Snow Geese

Completely white except for black tips on their wings, snow geese are famous for flying in their high altitude long diagonal lines or V-formations and sometimes fly 2,600 kilometers or more without stopping. During their flight down south, snow geese stop from time to time for up to a few days to feed and replenish their energy supplies. They often fly at night and call one another constantly to stay together and not get lost in the dark. On wintering grounds, Snow geese form massive flocks of several thousand birds and where their ranges overlap, they are often found in mixed flocks with other smaller geese. Flocks are typically very tightly bunched whether they are on land or sitting in the water.

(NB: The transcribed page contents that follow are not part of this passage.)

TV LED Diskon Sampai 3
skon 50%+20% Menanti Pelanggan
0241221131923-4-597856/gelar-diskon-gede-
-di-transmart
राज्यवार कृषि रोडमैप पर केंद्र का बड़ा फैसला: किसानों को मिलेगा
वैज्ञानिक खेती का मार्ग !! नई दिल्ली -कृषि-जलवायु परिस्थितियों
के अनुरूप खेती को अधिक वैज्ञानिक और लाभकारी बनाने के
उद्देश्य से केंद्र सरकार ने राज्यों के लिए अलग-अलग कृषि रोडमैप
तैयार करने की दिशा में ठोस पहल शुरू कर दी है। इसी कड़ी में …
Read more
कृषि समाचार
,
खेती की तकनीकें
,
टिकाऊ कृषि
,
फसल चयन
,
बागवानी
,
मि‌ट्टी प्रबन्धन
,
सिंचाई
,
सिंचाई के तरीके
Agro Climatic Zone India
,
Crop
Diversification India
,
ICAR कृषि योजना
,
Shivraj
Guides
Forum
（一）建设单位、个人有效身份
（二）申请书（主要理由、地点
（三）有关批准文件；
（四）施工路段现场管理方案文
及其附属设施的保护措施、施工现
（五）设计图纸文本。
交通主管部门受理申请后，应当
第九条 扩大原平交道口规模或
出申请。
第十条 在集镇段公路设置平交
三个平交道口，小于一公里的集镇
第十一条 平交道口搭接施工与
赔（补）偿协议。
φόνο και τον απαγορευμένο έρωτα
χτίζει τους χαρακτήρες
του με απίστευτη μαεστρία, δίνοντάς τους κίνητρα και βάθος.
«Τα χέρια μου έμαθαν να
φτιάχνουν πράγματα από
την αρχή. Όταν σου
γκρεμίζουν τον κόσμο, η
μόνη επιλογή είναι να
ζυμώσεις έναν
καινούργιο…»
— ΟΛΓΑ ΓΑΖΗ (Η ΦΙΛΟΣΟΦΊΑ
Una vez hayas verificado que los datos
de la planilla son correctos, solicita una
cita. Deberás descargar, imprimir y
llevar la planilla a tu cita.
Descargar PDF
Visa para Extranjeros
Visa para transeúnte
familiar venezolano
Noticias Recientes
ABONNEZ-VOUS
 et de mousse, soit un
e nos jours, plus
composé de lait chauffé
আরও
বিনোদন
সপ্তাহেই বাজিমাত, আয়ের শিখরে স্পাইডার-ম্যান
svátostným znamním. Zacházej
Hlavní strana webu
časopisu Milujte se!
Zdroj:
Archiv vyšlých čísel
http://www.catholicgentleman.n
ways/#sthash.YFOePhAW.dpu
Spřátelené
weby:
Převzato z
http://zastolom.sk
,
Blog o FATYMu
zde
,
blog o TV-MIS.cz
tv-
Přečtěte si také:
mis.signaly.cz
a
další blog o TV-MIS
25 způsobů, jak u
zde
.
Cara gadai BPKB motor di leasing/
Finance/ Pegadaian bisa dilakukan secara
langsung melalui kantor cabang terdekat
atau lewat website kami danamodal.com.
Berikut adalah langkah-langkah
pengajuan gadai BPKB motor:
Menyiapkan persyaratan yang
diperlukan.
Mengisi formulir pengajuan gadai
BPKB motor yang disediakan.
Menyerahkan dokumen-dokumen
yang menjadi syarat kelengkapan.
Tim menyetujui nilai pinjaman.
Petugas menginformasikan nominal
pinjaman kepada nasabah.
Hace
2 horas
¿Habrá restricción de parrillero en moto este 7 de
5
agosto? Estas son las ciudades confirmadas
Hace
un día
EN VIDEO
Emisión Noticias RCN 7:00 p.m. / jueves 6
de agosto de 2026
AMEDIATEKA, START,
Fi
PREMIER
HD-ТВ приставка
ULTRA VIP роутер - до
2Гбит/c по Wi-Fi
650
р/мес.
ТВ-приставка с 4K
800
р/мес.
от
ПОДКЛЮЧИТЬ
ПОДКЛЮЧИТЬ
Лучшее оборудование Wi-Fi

Snow geese establish colonies of hundreds of thousand nesting pairs far enough north to be out of range of animals like stoats, weasels, foxes, wolverines and wolves. Their main predator they have to worry about is the Arctic fox but the geese outfox (no pun intended…maybe a little intended!) them through sheer numbers. At the nesting sites, there are so many eggs and chicks that Arctic foxes can feast on them but even though the foxes have their fill, there are plenty of young Snow geese remaining to carry on the species. Four out of five chicks are already fledgling by the end of summer.

Adult snow geese stuff themselves with roots of bulrushes during the summer and the young eat the tender tips of marsh grass leaves. They eat fast so they have enough stored energy for the long journey south and because the grass and leaves they eat have relatively little food energy they have to eat a lot. Their food is digested very quickly and the geese defecate almost as fast as they eat.